Problem details |
From the listing below, pull each line that includes "colibrí".

Records to use |
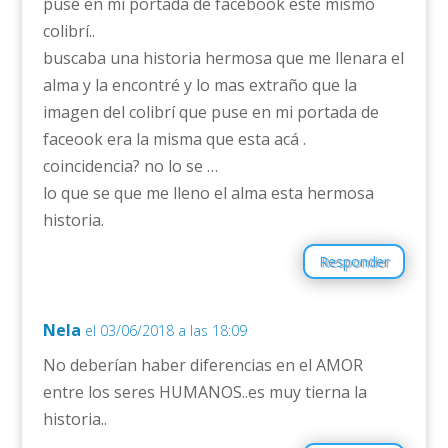
puse en mi portada de facebook este mismo
colibrí..
buscaba una historia hermosa que me llenara el
alma y la encontré y lo mas extraño que la
imagen del colibrí que puse en mi portada de
faceook era la misma que esta acá .
coincidencia? no lo se …
lo que se que me lleno el alma esta hermosa
historia.
Responder
Nela
el 03/06/2018 a las 18:09
No deberían haber diferencias en el AMOR
entre los seres HUMANOS..es muy tierna la
historia..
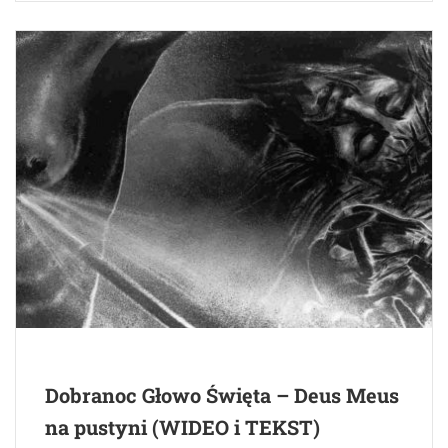
Dobranoc Głowo Święta – Deus Meus
na pustyni (WIDEO i TEKST)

Answer space |
colibrí..
imagen del colibrí que puse en mi portada de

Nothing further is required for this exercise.